Excel

The ExcelSource allows you to send data from an excel file into a data flow.

Excel connector package

If you need to read from excel files, make sure to add the latest nuget package ETLBox.Excel   to your project.

The Excel connector only can read excel from a source. If you need to generate Excel output, consider to create csv files instead (using the CsvDestination).

ExcelSource

An Excel source reads data from a xls or xlsx file. By default the excel reader will try to read all data in the file. You can specify a sheet name and a range to restrict this behavior.

By default, a header column is expected in the first row. The name of the header for each column is used to map the column values with the object - if the property is equal the header name, the value of subsequent rows are written into the property.

The excel connector package is based on the 3rd party library ExcelDataReader   .

Example

Let’s consider an example. If your excel file looks like this:

Col1Col2
1Test1
2Test2
3Test3

You can easily load this data with an object like this:

public class ExcelData {
    public string Col1 { get; set; }
    public int Col2 { get; set; }
}

ExcelSource<ExcelData> source = 
    new ExcelSource<ExcelData> ("src/DataFlow/ExcelDataFile.xlsx");

You can change this behavior with the Attribute ExcelColumn. Here you can either define a different header name used for matching for a property. Or you can set the column index or the property - the first column would be 0, the 2nd column 1, … When you using the column index, you can read also from ExcelFile that have no header row. In this case, you need to set the property HasNoHeader to true when using the ExcelSource.
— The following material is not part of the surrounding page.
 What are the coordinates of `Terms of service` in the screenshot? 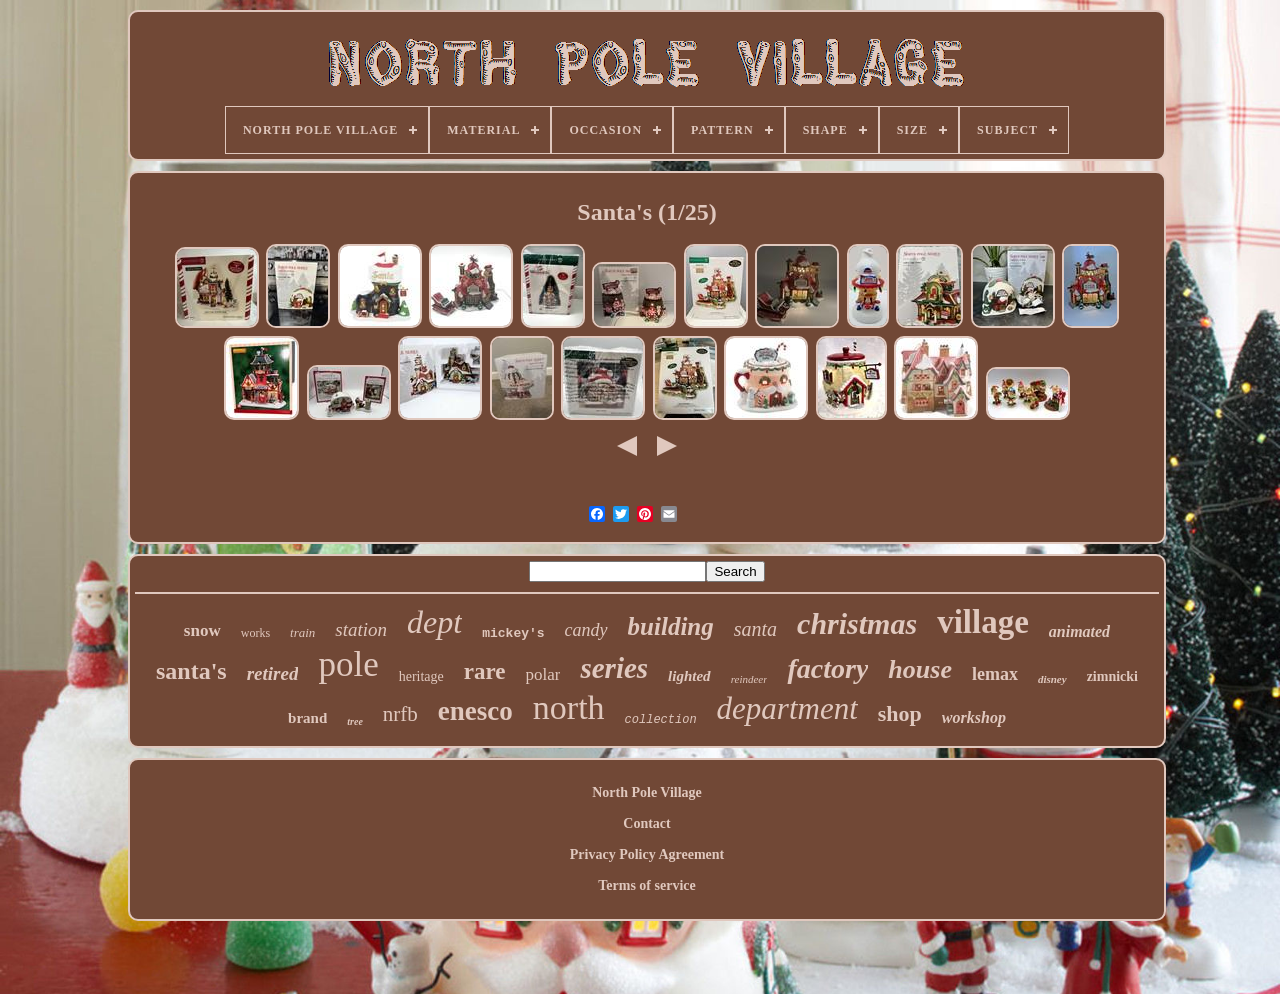 It's located at (646, 885).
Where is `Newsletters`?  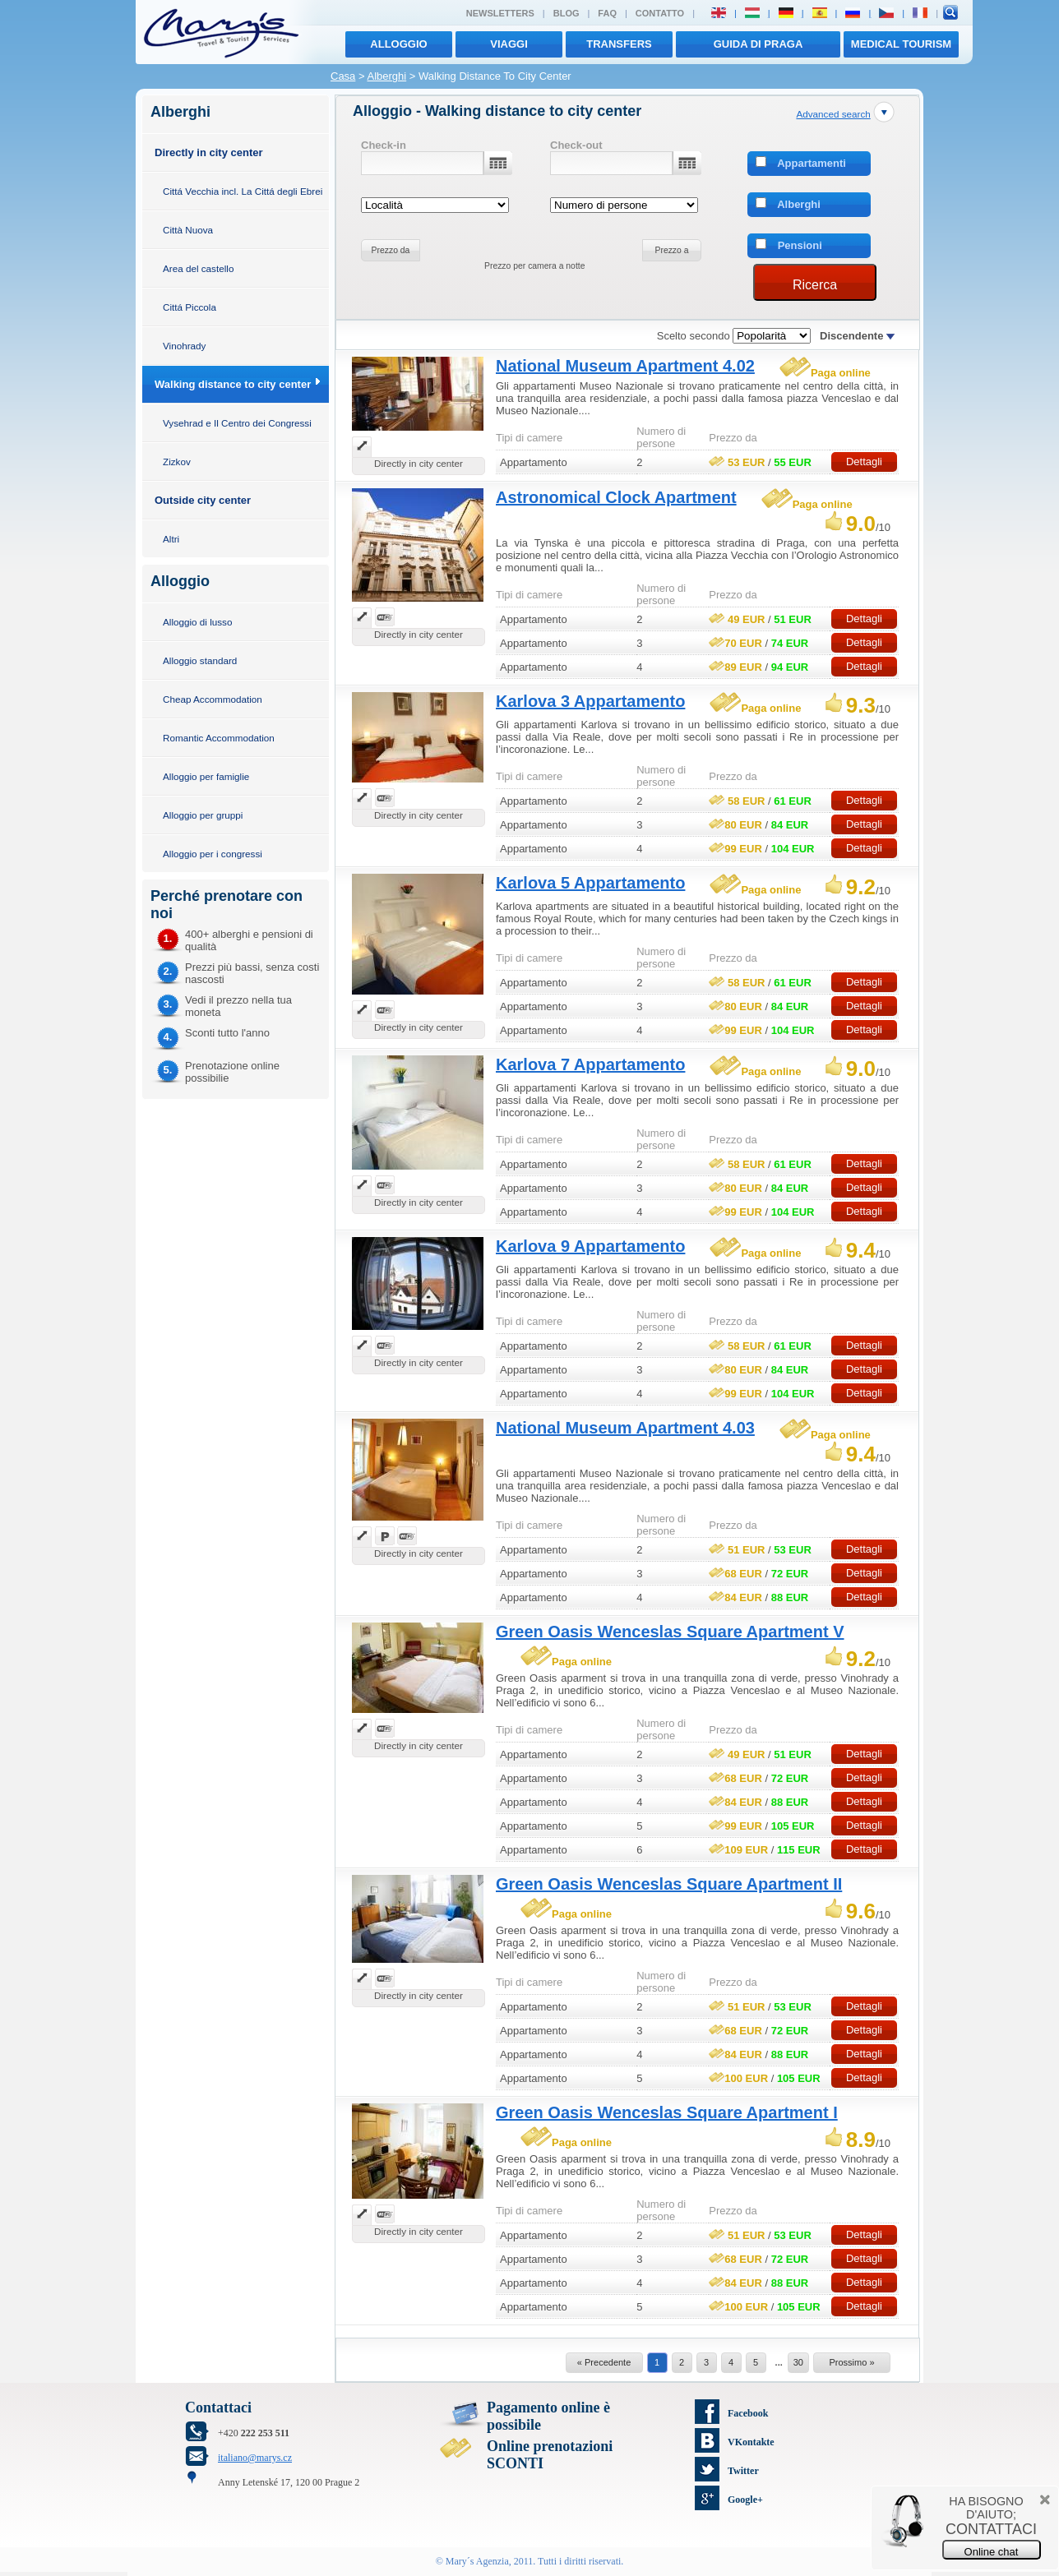 Newsletters is located at coordinates (500, 13).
Usage example for an excel file that contains no header. This could like this:

1Test1
2Test2
3Test3

This is the corresponding object creation:

public class ExcelData {
    [ExcelColumn(0)]
    public string Col1 { get; set; }
    [ExcelColumn(1)]
    public int Col2 { get; set; }
}

ExcelSource<ExcelData> source = 
    new ExcelSource<ExcelData>("src/DataFlow/ExcelDataFile.xlsx") {
        Range = new ExcelRange(2, 4, 5, 9),
        SheetName = "Sheet2",
        HasNoHeader = true
};

The ExcelRange does not need to define the full range. It is sufficient if you just set the starting coordinates. The end of the data can be automatically determined from the underlying ExcelDataReader.

The ExcelSource has a property IgnoreBlankRows. This can be set to true, and all rows which cells are completely empty are ignored when reading data from your source.

Using dynamic objects

The ExcelSource comes like all other components with the ability to work with dynamic object.

Just define your ExcelSource like this:

ExcelSource source = new ExcelSource("src/DataFlow/ExcelDataFile.xlsx");

This will internally create an ExpandoObject for further processing. The property name will automatically be determined by the header column. If you don’t have a header column, the property names would be Column1 for the first, Column2 for the second column and so on.